Have a Lay!
The other day as I was passing in front of Straub Hall I ran into a couple of old friends from the Newman Center, Andrew and Colleen. They were laying on the sidewalk. Andrew said, "Hey, have a lay." So I did. We haven't seen each other in a long, long time so we just laid on the sidewalk and caught up on each others' lives. Kinda random, but I can now highly reccomend sidewalk laying to anybody.
So yesterday, Andrew called me and asked me if I would come to Wednesday Night Mass at the Newman Center. I had coffee before mass with David (whose comment on this entry, I'm sure, will be posted below very soon) and I decided to just do it.
It's weird saying that going to mass was such a huge step out on a limb for me. It's mass. It's a church. Right? Yeah... It's more complicated than that. I haven't been to the Newman Center since November and a whole lot of crap has gone down since then. During it all, I just didn't feel welcome or comfortable at Newman. Afterwards, I still didn't feel like I would ever be able to go back, but every time I walk by the Newman Center, I think about what it would be like if I went back. What certain peoples' reactions to my presence would be, what kind of a welcoming (or lack thereof) I would receive. I finally decided that there was only one way to find out, and that I needed to find out before I leave for the Dominican Republic (which is in 12 days, by the way). It was just something I had to do for myself, just so I wouldn't have to always be wondering about "what if." And enough water has gone under the bridge that I felt okay about going back.
So I did. I expected to acheive one of two things. Either closure to the Newman Center (and Catholic) part of my life -or- a reopening of it. And I still don't really know which one happened, it might have to settle a little bit before I can figure that out.
What wound up happening when I showed up for mass is that most everybody was really happy to see me. I got more hugs than I could ever count, and most of them were genuine, I think. There were a few people who tried to avoid me or glare at me, but I don't really care because I didn't expect anything else from them. There were a couple people who waited to see what my reaction was to them before they welcomed me back, which is understandable. Paul's prayer during mass was something to the effect of overcoming our past differences with each other and moving on.. I think that was the general theme of the night.
I didn't realize until I got there how much I missed the Newman Center. Things will never be the way they were last year and the year before, but I don't expect them to be.

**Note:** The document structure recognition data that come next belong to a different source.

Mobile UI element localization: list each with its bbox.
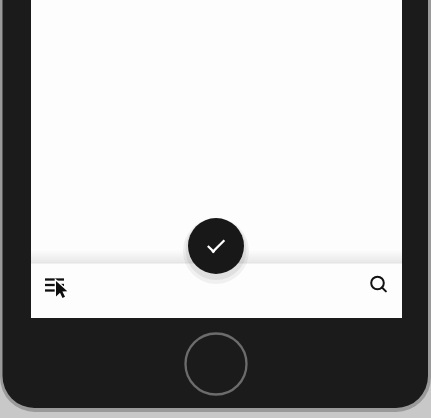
button[interactable]: Confirm xyxy=(182,212,250,284)
button[interactable]: Home xyxy=(183,331,249,397)
button[interactable]: Search xyxy=(356,265,402,313)
button[interactable]: Menu xyxy=(33,265,79,313)
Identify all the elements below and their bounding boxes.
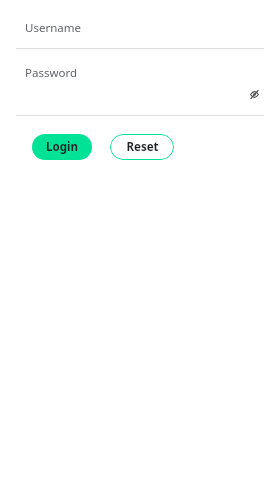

I've moved on, but Newman has still managed to keep a place in my heart. But more than the place, I missed the people. I'll be the first to admit that I didn't miss all of them, but I was so happy to see most of them. The ones I wasn't so excited to see weren't so excited to see me either, so I guess that worked out in a way.
It's the little things, like Tyler singing my name when he saw me, like he always does, and Father Dave calling me Melly, and Paul calling me K-9 (because of my teeth). I built strong bonds with a lot of those people, and it hurts that I had to let them go.
Life goes on, and what doesn't kill you makes you stronger. What I learned from last night is that whenever I see those people, which I haven't decided yet how often that will be, I'll always be welcomed with a warm hug and old nicknames. That makes me happy. Things will never be the way they were, but that's okay with me. So I'm happy.